# PROBLEM REQUIREMENTS
All lines in the material with the string "Brückenfamilie" should be listed.

# DATASET ENTRIES

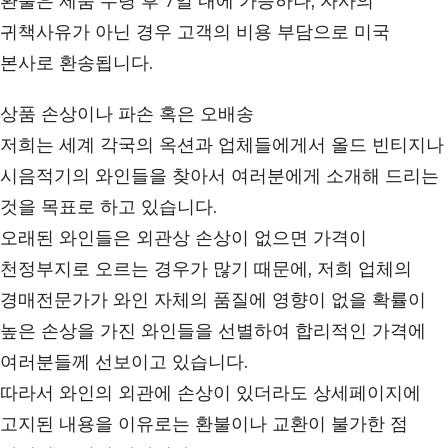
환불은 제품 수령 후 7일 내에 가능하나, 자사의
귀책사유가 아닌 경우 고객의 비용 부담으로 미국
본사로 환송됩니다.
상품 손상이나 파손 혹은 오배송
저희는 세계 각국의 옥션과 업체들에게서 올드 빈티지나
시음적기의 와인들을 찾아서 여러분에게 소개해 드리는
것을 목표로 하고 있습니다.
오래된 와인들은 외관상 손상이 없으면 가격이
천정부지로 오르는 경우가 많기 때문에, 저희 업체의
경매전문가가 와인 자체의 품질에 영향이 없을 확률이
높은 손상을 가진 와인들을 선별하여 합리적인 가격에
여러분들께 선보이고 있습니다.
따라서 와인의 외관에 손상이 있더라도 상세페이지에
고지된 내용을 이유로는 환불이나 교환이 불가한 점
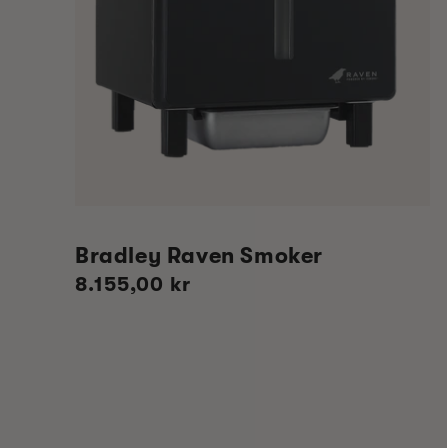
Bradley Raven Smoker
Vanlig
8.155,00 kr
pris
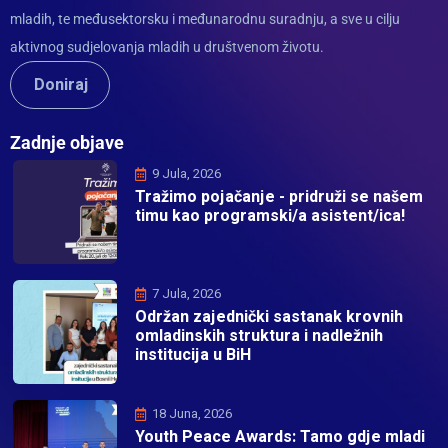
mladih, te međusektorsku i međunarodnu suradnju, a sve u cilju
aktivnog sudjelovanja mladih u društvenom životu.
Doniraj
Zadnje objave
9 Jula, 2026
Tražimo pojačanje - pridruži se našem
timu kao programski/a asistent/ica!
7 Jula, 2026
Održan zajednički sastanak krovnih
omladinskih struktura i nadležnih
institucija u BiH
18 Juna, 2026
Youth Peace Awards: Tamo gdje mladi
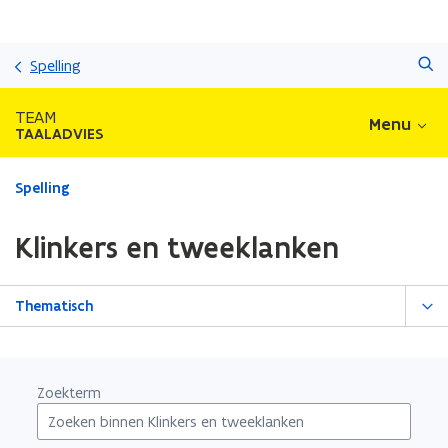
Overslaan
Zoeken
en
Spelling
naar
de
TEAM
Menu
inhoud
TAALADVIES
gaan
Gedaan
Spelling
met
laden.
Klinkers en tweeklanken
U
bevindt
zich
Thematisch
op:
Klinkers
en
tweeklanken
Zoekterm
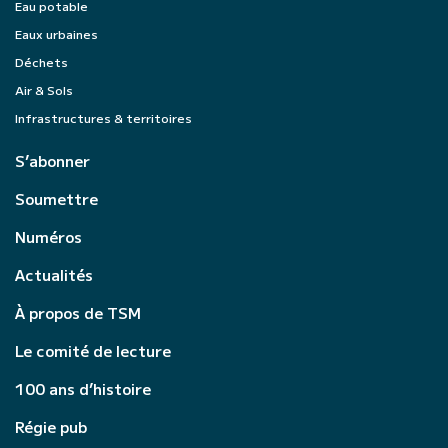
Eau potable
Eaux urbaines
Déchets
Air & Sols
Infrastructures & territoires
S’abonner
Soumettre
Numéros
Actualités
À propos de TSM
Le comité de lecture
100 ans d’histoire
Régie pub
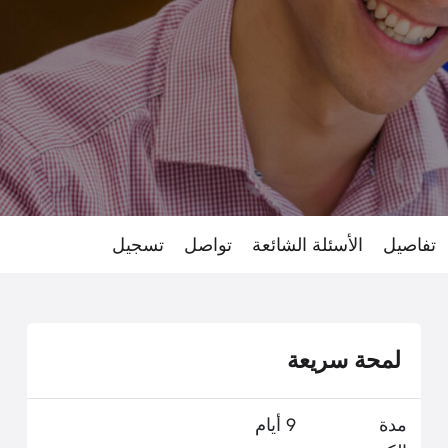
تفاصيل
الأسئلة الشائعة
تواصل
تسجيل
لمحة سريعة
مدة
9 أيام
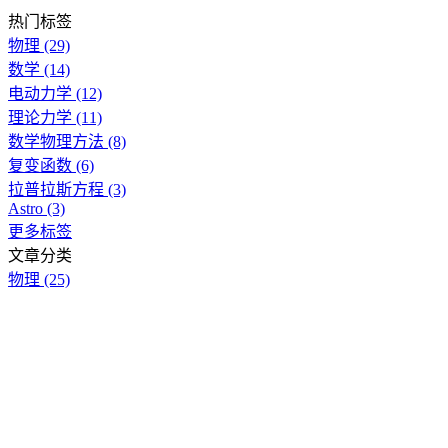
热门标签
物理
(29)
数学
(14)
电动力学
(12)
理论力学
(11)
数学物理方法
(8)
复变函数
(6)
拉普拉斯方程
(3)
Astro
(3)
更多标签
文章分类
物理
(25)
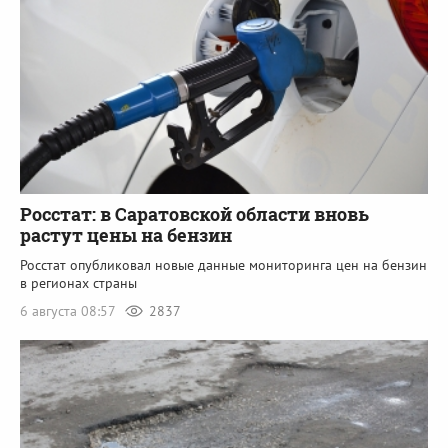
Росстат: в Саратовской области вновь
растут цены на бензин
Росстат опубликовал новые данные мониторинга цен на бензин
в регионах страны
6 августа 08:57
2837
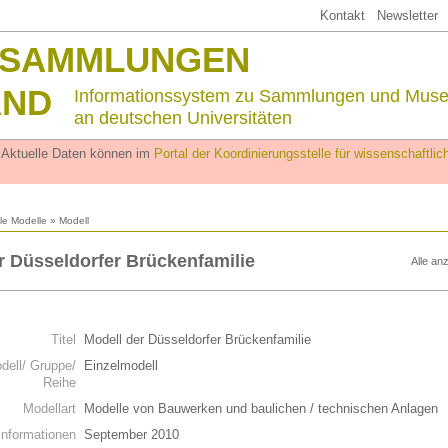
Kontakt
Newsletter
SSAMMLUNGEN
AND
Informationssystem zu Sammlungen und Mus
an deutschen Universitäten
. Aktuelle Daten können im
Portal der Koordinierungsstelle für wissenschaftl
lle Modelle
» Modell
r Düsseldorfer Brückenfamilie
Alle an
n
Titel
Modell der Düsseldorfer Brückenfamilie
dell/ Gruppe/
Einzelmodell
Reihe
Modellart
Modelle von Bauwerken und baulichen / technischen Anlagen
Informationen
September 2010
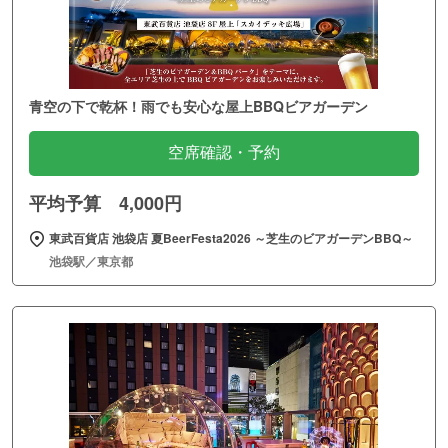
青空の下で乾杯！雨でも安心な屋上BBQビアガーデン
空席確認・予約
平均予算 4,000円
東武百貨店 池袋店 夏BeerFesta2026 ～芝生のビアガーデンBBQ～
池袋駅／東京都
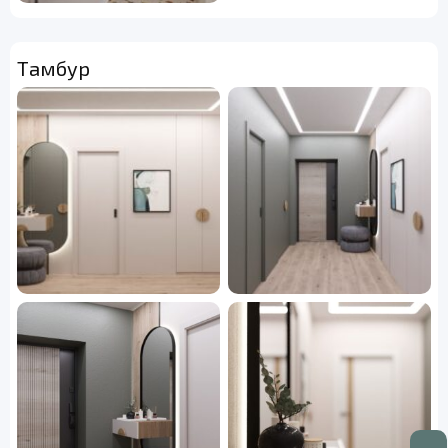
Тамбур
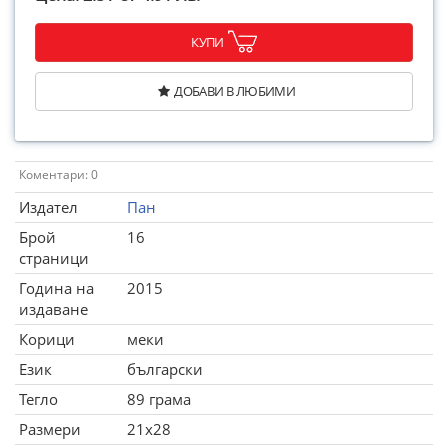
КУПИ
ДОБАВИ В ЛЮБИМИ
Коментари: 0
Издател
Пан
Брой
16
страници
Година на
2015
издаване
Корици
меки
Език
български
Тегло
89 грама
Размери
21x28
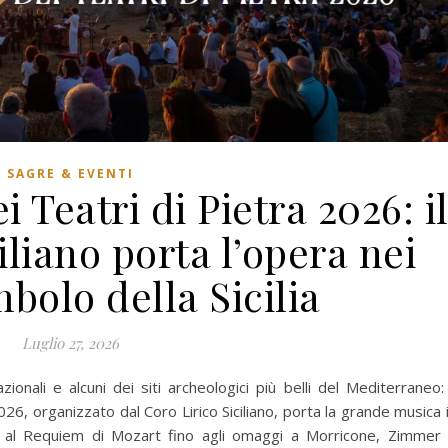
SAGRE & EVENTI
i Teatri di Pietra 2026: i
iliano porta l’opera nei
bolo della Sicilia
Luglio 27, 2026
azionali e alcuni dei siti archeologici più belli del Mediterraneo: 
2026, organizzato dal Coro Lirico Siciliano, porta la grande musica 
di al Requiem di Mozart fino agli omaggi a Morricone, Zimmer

==

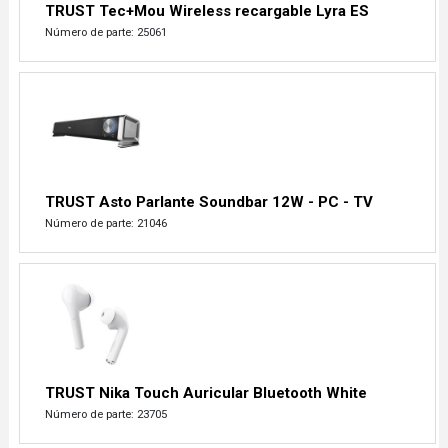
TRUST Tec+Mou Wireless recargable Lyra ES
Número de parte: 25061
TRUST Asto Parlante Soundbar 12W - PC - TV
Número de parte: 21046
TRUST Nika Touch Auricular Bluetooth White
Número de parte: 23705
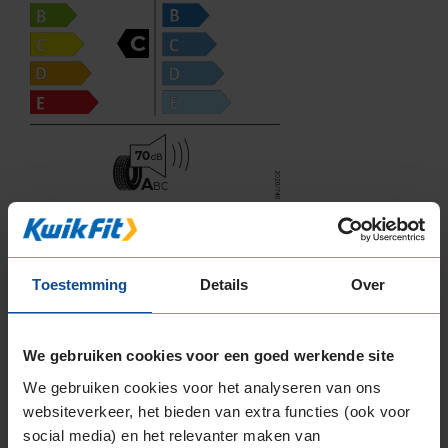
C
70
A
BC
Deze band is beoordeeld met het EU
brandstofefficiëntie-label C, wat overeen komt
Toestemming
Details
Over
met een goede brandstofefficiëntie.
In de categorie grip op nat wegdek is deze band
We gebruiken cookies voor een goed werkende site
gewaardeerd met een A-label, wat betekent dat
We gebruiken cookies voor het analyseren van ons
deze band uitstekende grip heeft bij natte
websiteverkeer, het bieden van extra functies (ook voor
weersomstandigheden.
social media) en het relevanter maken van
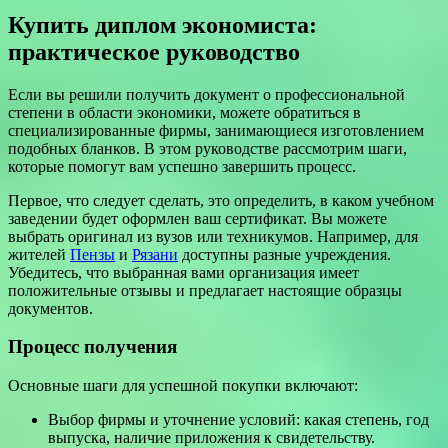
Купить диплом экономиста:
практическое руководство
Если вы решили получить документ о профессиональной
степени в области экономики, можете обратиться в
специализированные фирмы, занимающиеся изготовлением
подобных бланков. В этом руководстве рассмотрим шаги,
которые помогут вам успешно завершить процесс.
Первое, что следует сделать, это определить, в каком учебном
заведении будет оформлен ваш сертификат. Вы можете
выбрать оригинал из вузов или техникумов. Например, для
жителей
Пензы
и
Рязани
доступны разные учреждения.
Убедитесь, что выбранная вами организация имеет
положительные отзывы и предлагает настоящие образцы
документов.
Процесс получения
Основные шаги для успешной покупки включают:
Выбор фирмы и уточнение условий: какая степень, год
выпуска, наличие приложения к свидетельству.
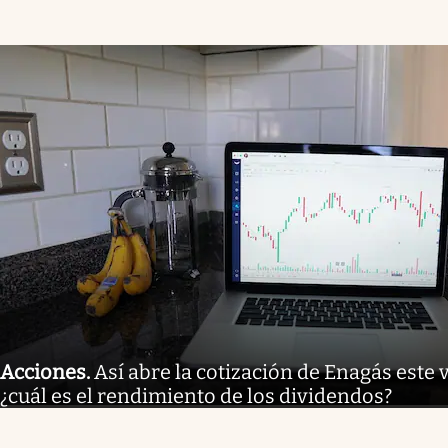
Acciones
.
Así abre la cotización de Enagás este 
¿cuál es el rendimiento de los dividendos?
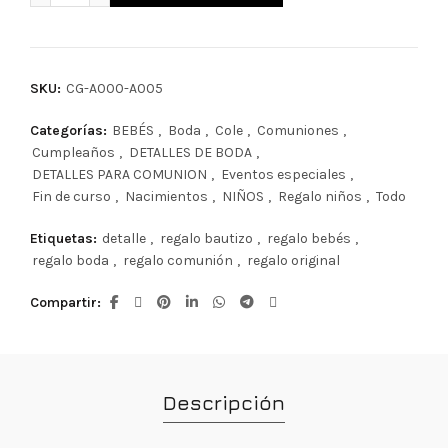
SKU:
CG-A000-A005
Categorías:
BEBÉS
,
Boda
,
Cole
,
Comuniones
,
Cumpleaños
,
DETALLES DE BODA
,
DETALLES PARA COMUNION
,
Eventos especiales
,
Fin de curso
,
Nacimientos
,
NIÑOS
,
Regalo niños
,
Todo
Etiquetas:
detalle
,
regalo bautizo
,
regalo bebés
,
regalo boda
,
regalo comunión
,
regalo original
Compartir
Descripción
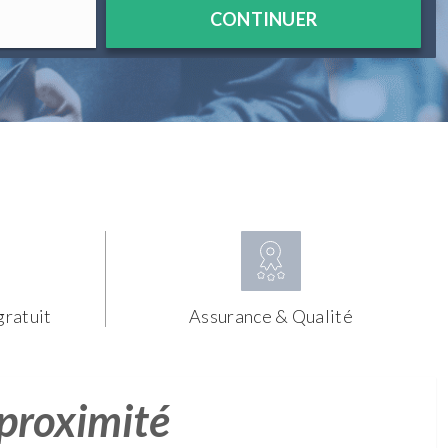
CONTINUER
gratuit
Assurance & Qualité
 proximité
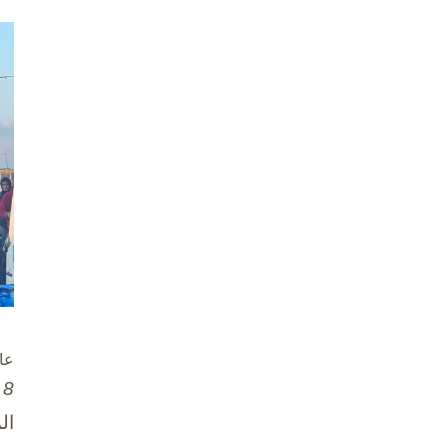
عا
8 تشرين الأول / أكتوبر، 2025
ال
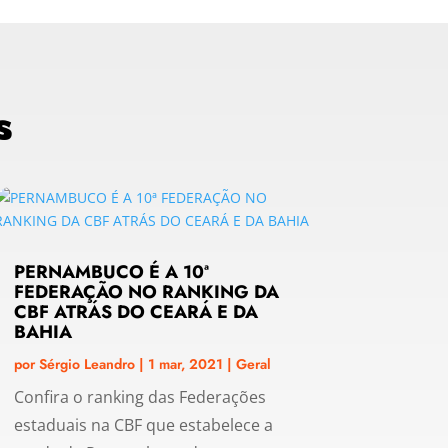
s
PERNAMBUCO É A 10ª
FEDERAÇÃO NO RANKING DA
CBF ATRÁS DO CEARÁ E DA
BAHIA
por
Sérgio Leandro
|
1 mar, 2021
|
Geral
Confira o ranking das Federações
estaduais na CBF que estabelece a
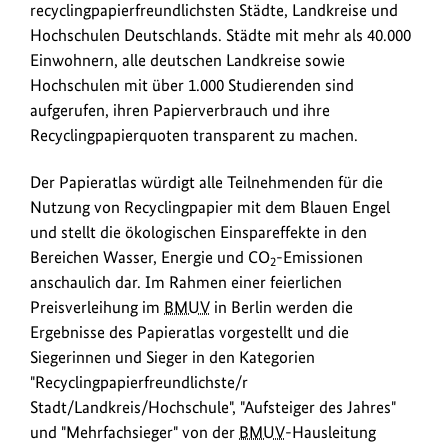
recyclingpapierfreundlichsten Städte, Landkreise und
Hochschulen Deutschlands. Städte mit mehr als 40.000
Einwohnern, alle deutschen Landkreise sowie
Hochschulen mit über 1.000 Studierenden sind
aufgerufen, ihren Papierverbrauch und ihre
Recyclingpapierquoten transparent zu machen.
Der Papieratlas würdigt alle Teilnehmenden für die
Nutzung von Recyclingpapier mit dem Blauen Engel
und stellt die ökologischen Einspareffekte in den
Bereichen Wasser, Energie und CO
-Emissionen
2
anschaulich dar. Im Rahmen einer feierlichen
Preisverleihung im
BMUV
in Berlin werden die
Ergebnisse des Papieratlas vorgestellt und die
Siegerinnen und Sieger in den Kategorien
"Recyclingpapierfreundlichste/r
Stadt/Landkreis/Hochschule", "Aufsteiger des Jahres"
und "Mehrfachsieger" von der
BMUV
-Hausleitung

# SOLUTION BELOW
r Düsseldorfer Brückenfamilie
Modell der Düsseldorfer Brückenfamilie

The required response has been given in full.